• _Your goal_
Return the full set of entries precisely. Do not carry over any pictures.
━━━ Extracted records
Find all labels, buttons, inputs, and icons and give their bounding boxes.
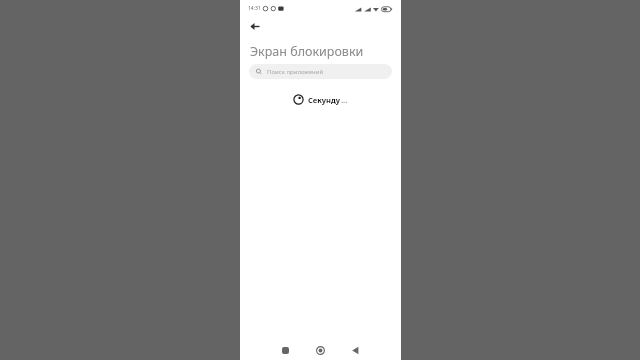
button[interactable]: [316, 346, 325, 355]
staticText: 14:31: [248, 5, 261, 12]
staticText: Экран блокировки: [250, 43, 364, 60]
staticText: ...: [341, 95, 348, 105]
staticText: Поиск приложений: [267, 68, 324, 76]
button[interactable]: [247, 19, 263, 35]
button[interactable]: Поиск приложений: [249, 64, 392, 79]
staticText: Секунду: [308, 95, 341, 105]
button[interactable]: [282, 347, 289, 354]
button[interactable]: [351, 346, 360, 355]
━━━━━━
• _Problem solution_
Find all labels, buttons, inputs, and icons and give their bounding boxes.
button[interactable]: [316, 346, 325, 355]
staticText: 14:31: [248, 5, 261, 12]
staticText: Экран блокировки: [250, 43, 364, 60]
staticText: ...: [341, 95, 348, 105]
staticText: Поиск приложений: [267, 68, 324, 76]
button[interactable]: [247, 19, 263, 35]
button[interactable]: Поиск приложений: [249, 64, 392, 79]
staticText: Секунду: [308, 95, 341, 105]
button[interactable]: [282, 347, 289, 354]
button[interactable]: [351, 346, 360, 355]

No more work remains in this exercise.